- Born: 1954 (age 71–72) Renfrew, Scotland
- Occupation: Lawyer
- Known for: Chairman & Co-Founder of Harper Macleod LLP Chairman of Highlands and Islands Enterprise

Academic background
- Alma mater: University of Glasgow

Academic work
- Discipline: Banking Law
- Institutions: University of Glasgow

= Lorne Crerar =

Scottish lawyer

Lorne Donald Crerar (born 1954) is a Scottish lawyer who is co-founder & chairman of Harper Macleod and chairman of Highlands and Islands Enterprise. He was Professor of Banking Law at the University of Glasgow's School of Law 1997–2015. He was convener of the Standards Commission for Scotland 2003–2005 and chaired an independent review into the handling of complaints about public services.

==Early life==
Crerar was born in 1954 in Renfrew, Scotland. He was educated at Kelvinside Academy in Glasgow.

He played rugby, representing Scotland at under-21 level but injury caused him to retired from playing the game at the age of 20. He continued to be involved with rugby as a club-level match referee.

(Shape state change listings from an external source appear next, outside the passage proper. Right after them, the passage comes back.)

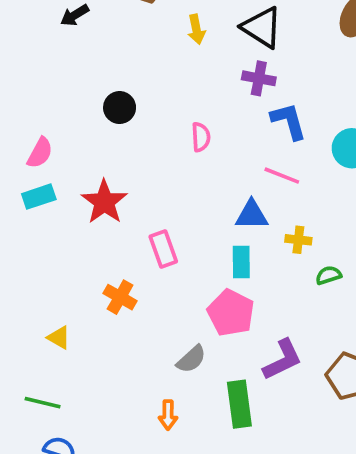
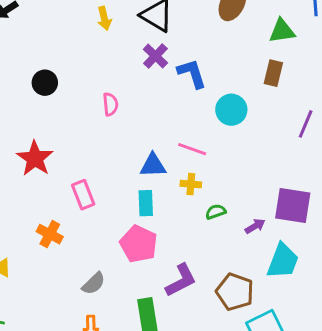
purple cross: (259, 78) -> (155, 56), turned 35
blue L-shape: (289, 121) -> (192, 73), moved
pink line: (282, 176) -> (192, 149), moved
gray semicircle: (191, 359) -> (94, 283), moved

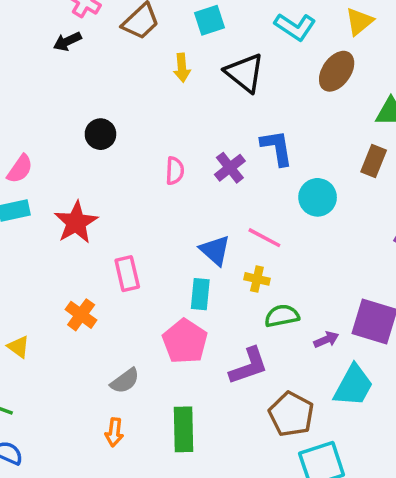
purple cross: (155, 56) -> (230, 168), moved
blue triangle: (153, 165) -> (215, 250), turned 36
green semicircle: (216, 212) -> (282, 316), size x1.4
purple L-shape: (181, 280) -> (249, 366), moved

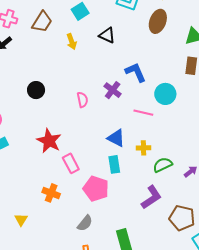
black triangle: (245, 73) -> (107, 35), size x0.7
red star: (76, 222) -> (49, 141), moved
pink line: (264, 238) -> (143, 113), moved
pink pentagon: (185, 341) -> (96, 189), moved
yellow triangle: (18, 347) -> (21, 220), turned 40

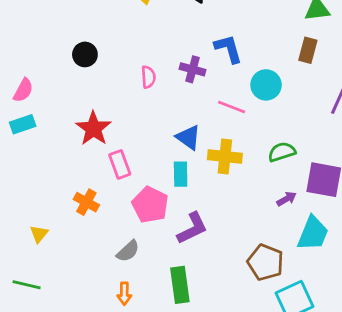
purple cross: (113, 90) -> (193, 69), turned -30
yellow cross: (143, 148) -> (225, 157), size x1.6
green semicircle: (163, 165) -> (282, 152), moved
purple L-shape: (151, 197) -> (192, 228), moved

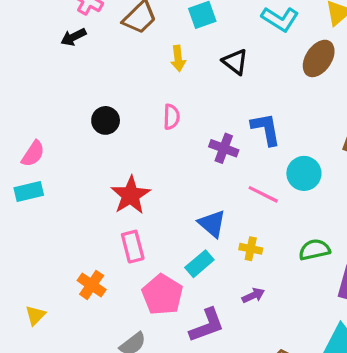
pink semicircle: (148, 77) -> (171, 117), moved
red star: (93, 128) -> (131, 195), moved
yellow cross: (225, 157) -> (251, 249), size x0.6
cyan rectangle: (181, 174) -> (199, 264), turned 45
purple arrow: (287, 199) -> (253, 295), moved

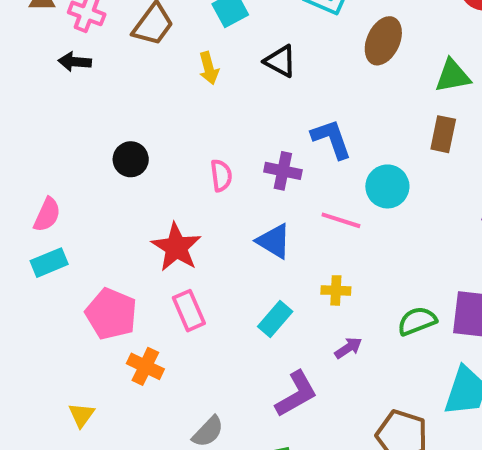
black arrow: (74, 37) -> (75, 62), turned 40
pink semicircle: (171, 117) -> (221, 175), moved
blue triangle: (212, 224) -> (274, 241), moved
green semicircle: (314, 250) -> (417, 321), moved
pink pentagon: (162, 295) -> (111, 314), moved

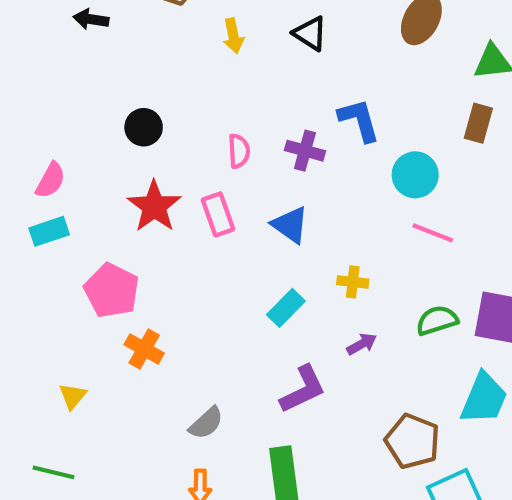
pink line: (341, 220) -> (433, 233), moved
red star: (176, 247) -> (154, 206), moved
pink rectangle: (189, 311) -> (218, 214), moved

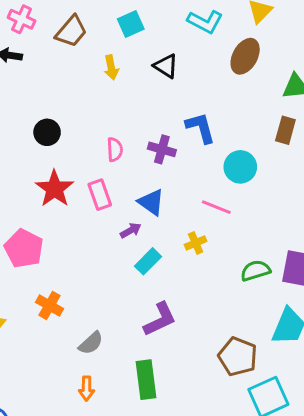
pink line: (433, 233) -> (216, 207), moved
yellow cross: (353, 282) -> (196, 243), turned -30
purple arrow: (362, 344) -> (131, 230), moved
orange cross: (144, 349) -> (49, 305), moved

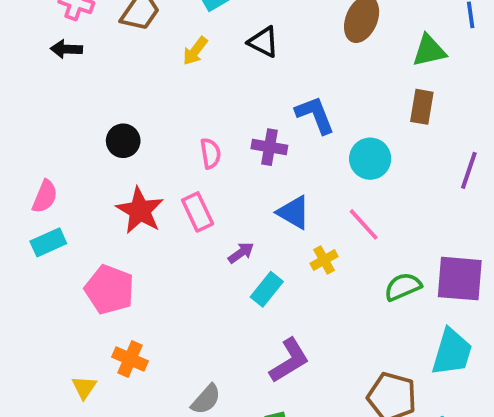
yellow arrow: (111, 67) -> (195, 51), turned 55
blue triangle: (151, 202) -> (294, 212), moved
pink line: (216, 207) -> (364, 224), moved, turned 32
orange cross: (49, 305) -> (130, 359), moved

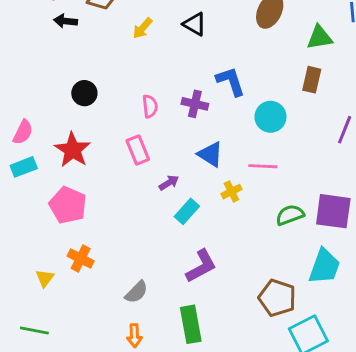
black arrow: (66, 49) -> (66, 21), moved
red star: (140, 211) -> (73, 150), moved
pink line: (364, 224) -> (263, 166), turned -48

Crerar studied law at the University of Glasgow.

==Law career==
Crerar joined the Ross Harper & Murphy law firm in 1986. In 1988, at the age of 35, he co-founded a new law firm called Harpers along with Rod McKenzie, which later became Harper Macleod LLP.

In 1997 he was appointed Professor of Banking Law at the University of Glasgow's School of Law. He wrote The Law of Banking in Scotland which was first published in 1997, with a second edition ten years later.

==Public appointments==
Crerar was the chairman of the Scottish Executive's Housing Improvement Task Force 2001–2003. He became a member of the Standards Commission for Scotland when it was formed in January 2002 and then took up the post of convener in June 2003, an appointment that ran until January 2005. In June 2006, the Scottish Executive announced an independent review, chaired by Crerar, that was to look at the systems of external scrutiny for Scotland's public services. A report was produced in 2007 that contained 42 recommendations that related to how improvements could be made to the regulation and inspection of the public sector and the complaints handling process.

He is generally credited as the architect of the Home Report System in Scotland as one of three Chairmen of the Housing Improvement Task Force

He was a board member of Highlands and Islands Enterprise since 2008. In February 2012, he was appointed by Ministers as Chairman of Highlands and Islands Enterprise (HIE).

Crerar was appointed Commander of the Order of the British Empire (CBE) in the 2019 Birthday Honours for services to economic and community development in Scotland. He was elected a Fellow of the Royal Society of Edinburgh in 2021.

==Rugby judicial officer==
Crerar has chaired independent disciplinary panels for the Six Nations Championship, European Rugby Cup competitions and for the Scottish Rugby Union. He officiated at four Rugby World Cups, and was selected as a judicial officer for matches at the finals of both the 2007 and 2011 Rugby World Cups.